Abstract 12861: Adjoining Myofibroblasts Disrupt Impulse Propagation of Myocardial Tissue via Connexin 43-Mediated Heterocellular Gap Junctional Coupling

Abstract

Introduction: The composite population of myofibroblasts (MFBs) and cardiomyocytes (CMCs) is known to alter impulse conduction in the heart. A previous study reported that structural disruption between cardiomyocytes by fibrosis or myofibroblast proliferation causes conduction delay due to insulating or reducing the intercellular current. However, it is unknown whether and how the conduction is altered when the myocardial tissue faces adjoining with MFB-rich granulation tissue, like, e.g. , the border zone of myocardial infarcts during infarct healing. Objectives: To clarify the influence of heterocellular gap-junctional coupling between CMCs and MFBs by calcium imaging in an injured myocardial tissue-mimicking model in which CMCs connect with MFBs via microporous membranes. Methods: Fluo-8 fluorescence patterns of impulse propagation were spatiotemporally imaged (27 x 18.9 mm, 333 frames/s, 32 °C) in neonatal rat CMC monolayers cultured on the upper sides of the Boyden chamber (pore diameter, 8 μm) of which MFB monolayer was co-cultured on the reverse sides (CMC-MFB group).
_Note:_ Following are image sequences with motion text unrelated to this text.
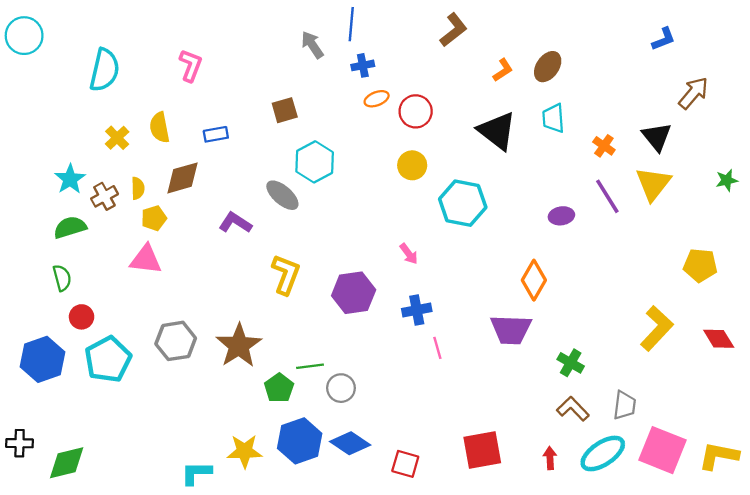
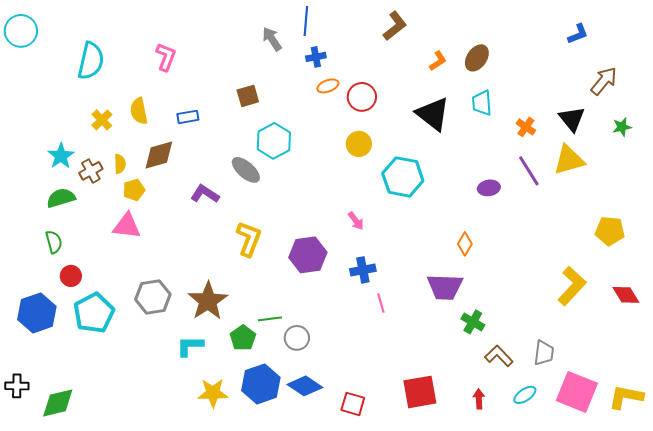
green star: (727, 180) -> (622, 127), moved
yellow triangle: (653, 184) -> (569, 160), turned 36
orange diamond: (534, 280) -> (465, 244), size x0.7
green cross: (571, 363) -> (473, 322), moved
cyan ellipse: (603, 454) -> (525, 395), size x0.6
cyan L-shape: (196, 473) -> (190, 346), moved

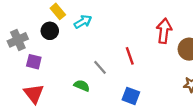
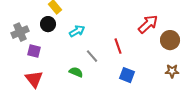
cyan arrow: (83, 22) -> (77, 31), moved
red arrow: (164, 31) -> (148, 24), turned 40
blue square: (131, 96) -> (127, 75), moved

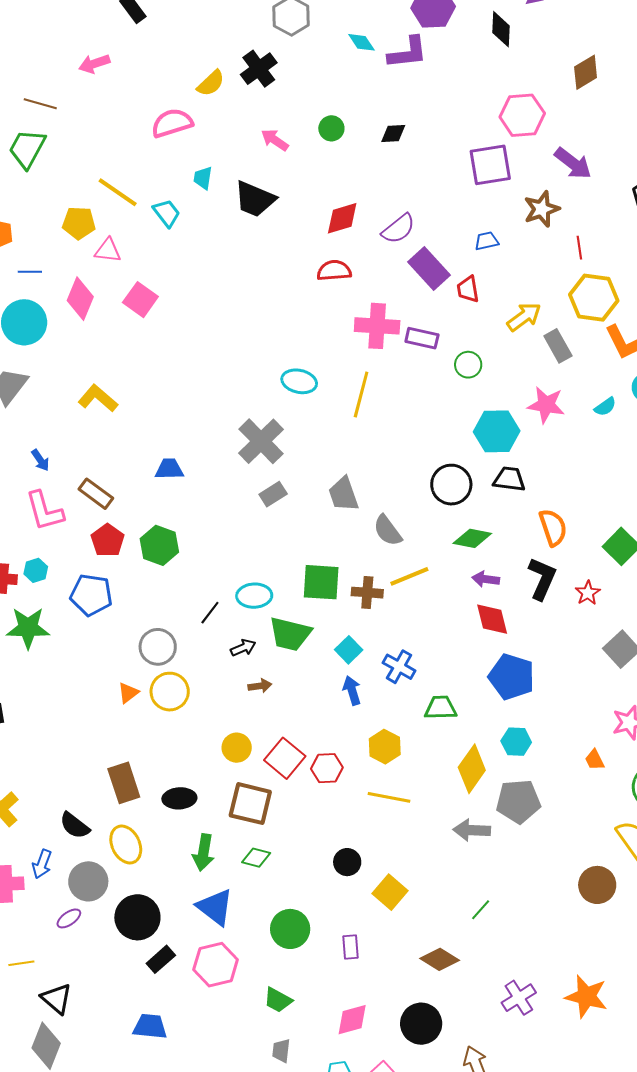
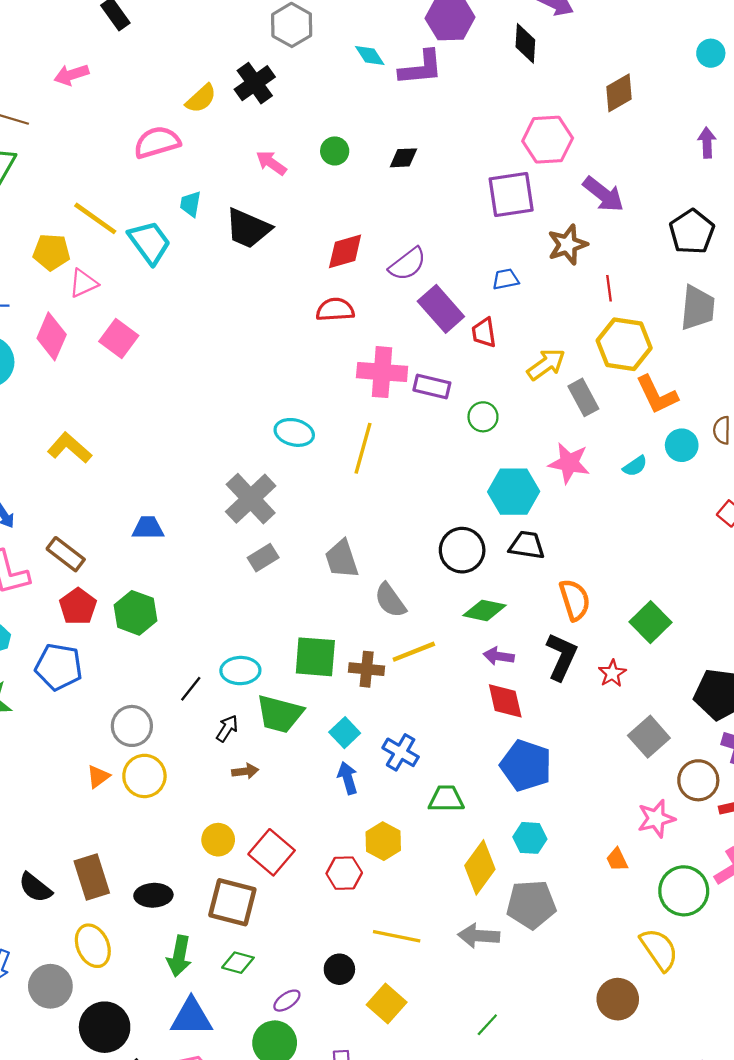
cyan trapezoid: (167, 213) -> (149, 242), size x1.4
pink triangle: (108, 251) -> (83, 283), turned -32
black arrow: (243, 648) -> (227, 728), turned -35
red hexagon: (327, 768) -> (344, 873), moved
yellow line: (389, 797) -> (397, 936), moved
black semicircle: (75, 825) -> (35, 888), moved
blue triangle: (215, 907) -> (191, 1017), turned -39
purple ellipse: (69, 918) -> (287, 1001), moved

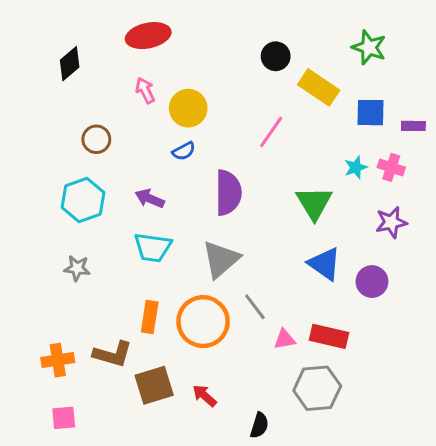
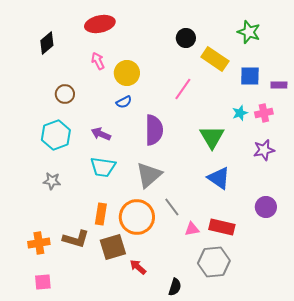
pink cross: (391, 167) -> (264, 113), turned -30
purple circle: (372, 282) -> (266, 207), moved
brown square: (154, 385) -> (113, 247), moved

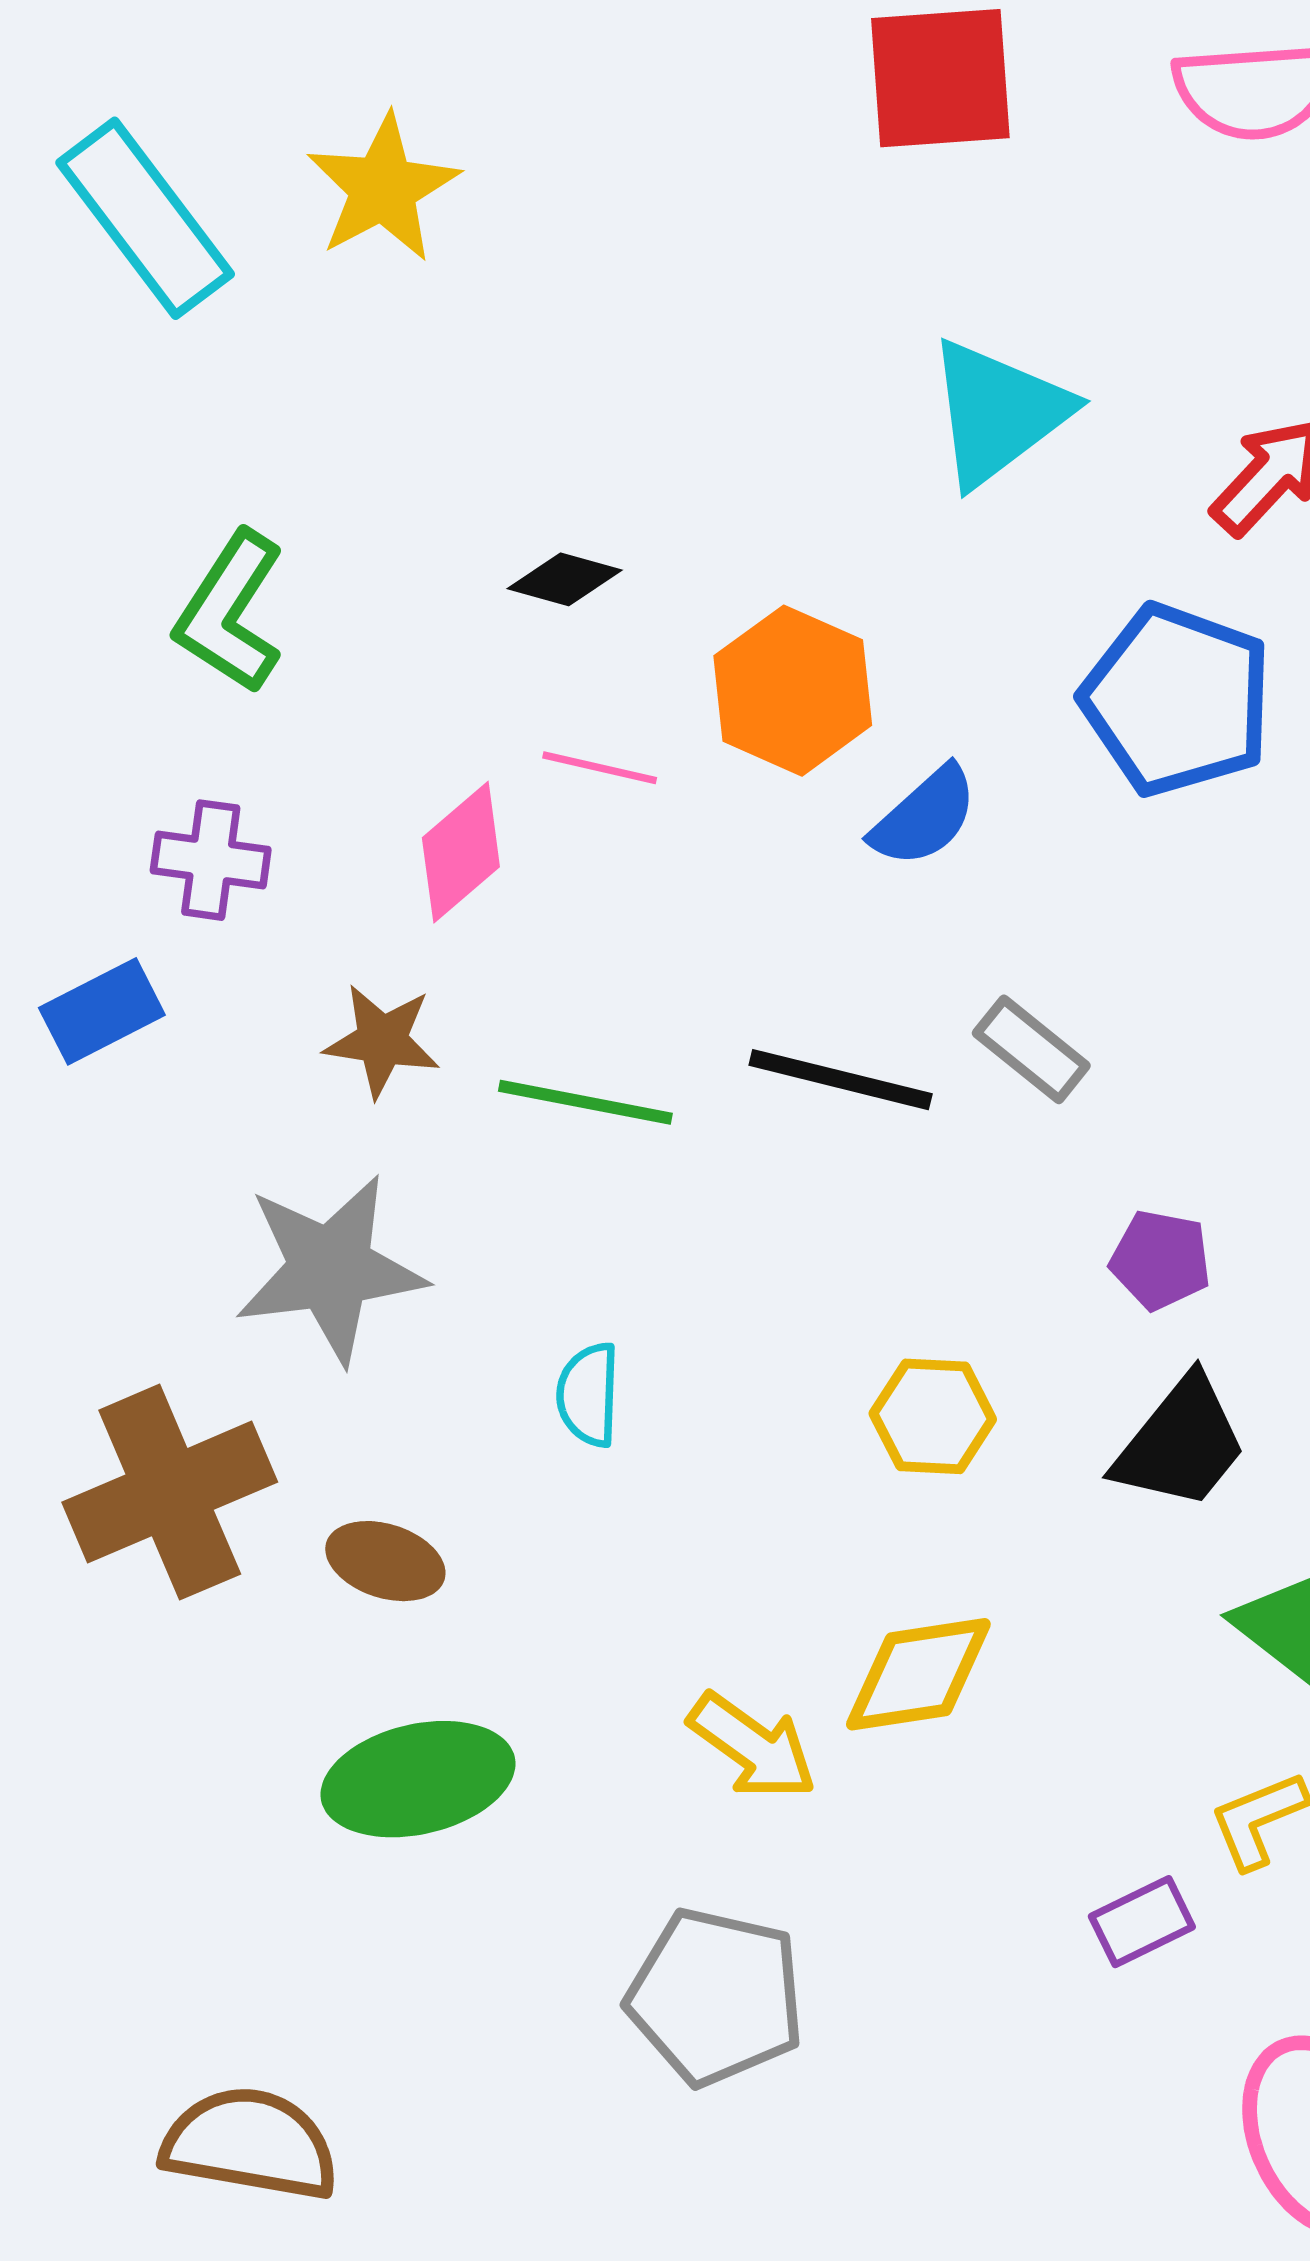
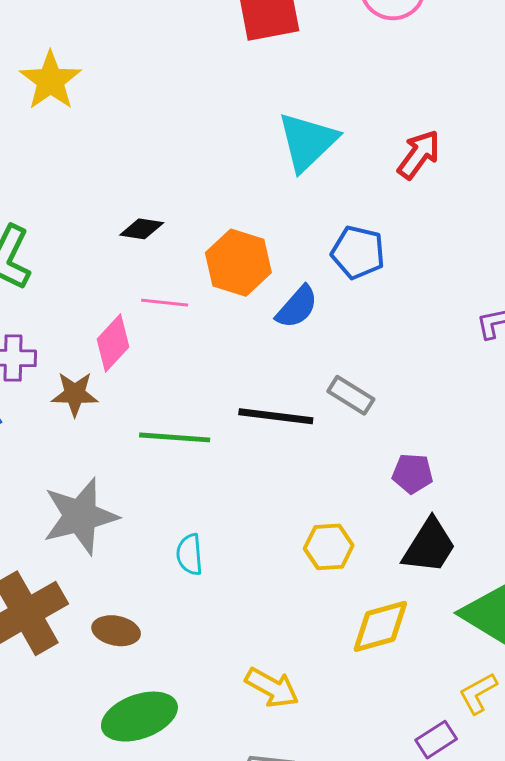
blue pentagon: (1177, 700) -> (358, 252), moved, size x0.7
brown star: (382, 1041) -> (75, 394), moved
yellow diamond: (918, 1674) -> (380, 626), moved

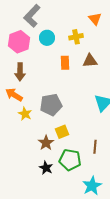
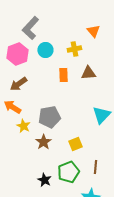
brown arrow: (20, 72) -> (18, 84), turned 54
yellow square: (62, 132) -> (75, 144), moved
brown star: (46, 143) -> (43, 142), moved
brown line: (95, 147) -> (95, 167), moved
green pentagon: (70, 160) -> (68, 172), turned -30

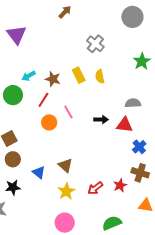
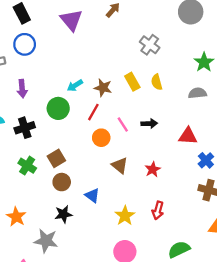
purple triangle: (16, 35) -> (71, 20), moved
gray semicircle: (133, 103) -> (197, 93), moved
black arrow: (101, 120) -> (149, 124), moved
brown triangle: (65, 165) -> (120, 165), moved
red star: (120, 185) -> (153, 169), moved
red arrow: (95, 188) -> (158, 210), turned -35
For comparison, CMC monolayers were cultured on both membrane sides (CMC-CMC group). Results: During consecutive pacing at 1 - 4 Hz, CMC monolayers showed concentric propagation from the pacing site with slower conduction velocity (CV) and more irregular wavefronts in a frequency-dependent manner. The conduction slowing and its non-uniformity were more remarkable in the CMC-MFB group than in the CMC-CMC group. We confirmed the gap junction coupling between the upper CMC and lower MFB layers using co-immunostaining and calcein staining. Heptanol, gap junction inhibiter, inhibited calcein dye transfer from the upper CMC layer to the lower MFB layer. The knockdown of Cx43 in MFBs on the reverse layer improved the delay of CV and non-uniformity in the CMC-MFB group. Conclusions: In this study, we clarified the electric association between adjoining MFBs and CMCs. Our observations suggest that adjoining MFBs slow down conduction velocity and disrupt conduction uniformity on CMCs via Cx43-mediated heterocellular gap-junctional coupling between CMCs and MFBs.